Information supplied: Begin

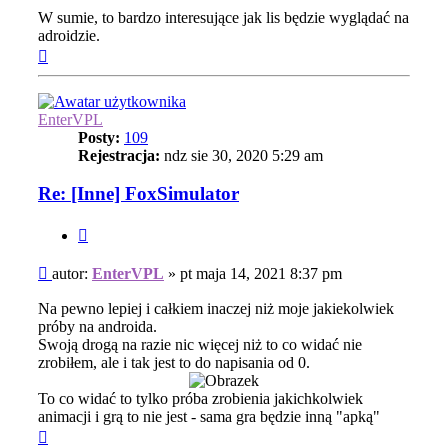
W sumie, to bardzo interesujące jak lis będzie wyglądać na
adroidzie.
Na
górę
EnterVPL
Posty:
109
Rejestracja:
ndz sie 30, 2020 5:29 am
Re: [Inne] FoxSimulator
Cytuj
Post
autor:
EnterVPL
»
pt maja 14, 2021 8:37 pm
Na pewno lepiej i całkiem inaczej niż moje jakiekolwiek
próby na androida.
Swoją drogą na razie nic więcej niż to co widać nie
zrobiłem, ale i tak jest to do napisania od 0.
To co widać to tylko próba zrobienia jakichkolwiek
animacji i grą to nie jest - sama gra będzie inną "apką"
Na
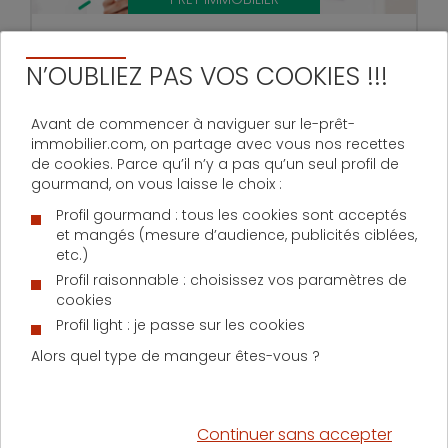
mardi 18 novembre 2014
N’OUBLIEZ PAS VOS COOKIES !!!
Immobilier : les tarifs des notaires
bientôt revus à la baisse
Si les notaires sont des acteurs majeurs du
Avant de commencer à naviguer sur le-prêt-
monde de l’immobilier, leur rémunération (et
immobilier.com, on partage avec vous nos recettes
notamment son mode de calcul) fait depuis
de cookies. Parce qu’il n’y a pas qu’un seul profil de
plusieurs semaines maintenant l’objet de vifs
gourmand, on vous laisse le choix :
débats, celle-ci étant ...
Profil gourmand : tous les cookies sont acceptés
et mangés (mesure d’audience, publicités ciblées,
etc.)
Profil raisonnable : choisissez vos paramètres de
cookies
Profil light : je passe sur les cookies
Alors quel type de mangeur êtes-vous ?
Quel sera le meilleur taux pour
votre projet immobilier ?
Continuer sans accepter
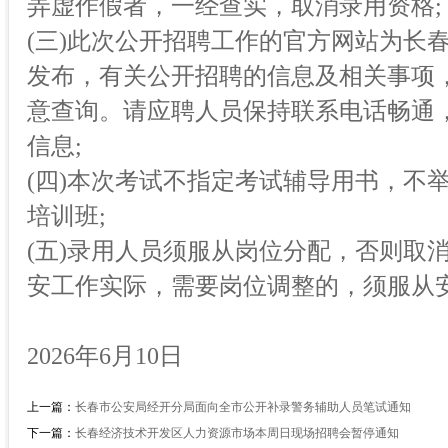
弄虚作假者，一经查实，取消录用资格;
(三)此次公开招聘工作的官方网站为长春经开人才
发布，有关公开招聘的信息及相关事项
意查询。请应聘人员保持联系电话畅通
信息;
(四)本次考试不指定考试辅导用书，不
培训班;
(五)录用人员须服从岗位分配，否则取
安工作实际，需要岗位调整的，须服从
2026年6月10日
上一篇：
长春市公安局经开分局面向全市公开补录警务辅助人员笔试通知
下一篇：
长春经济技术开发区人力资源市场本周日现场招聘会暂停通知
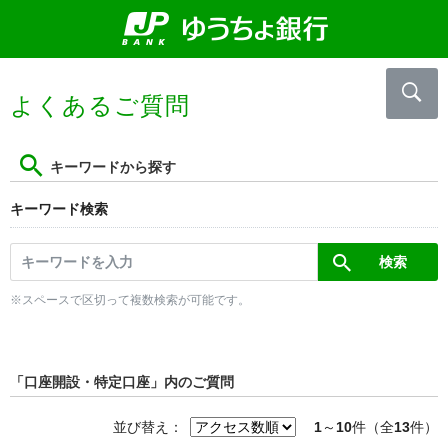
よくあるご質問
キーワードから探す
キーワード検索
※スペースで区切って複数検索が可能です。
「口座開設・特定口座」内のご質問
並び替え：
1
～
10
件（全
13
件）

Information supplied: End

■ Task to carry out
In how many lines of the listing does the word "sont" appear? Give the number by itself.

■ Solution to this exercise
2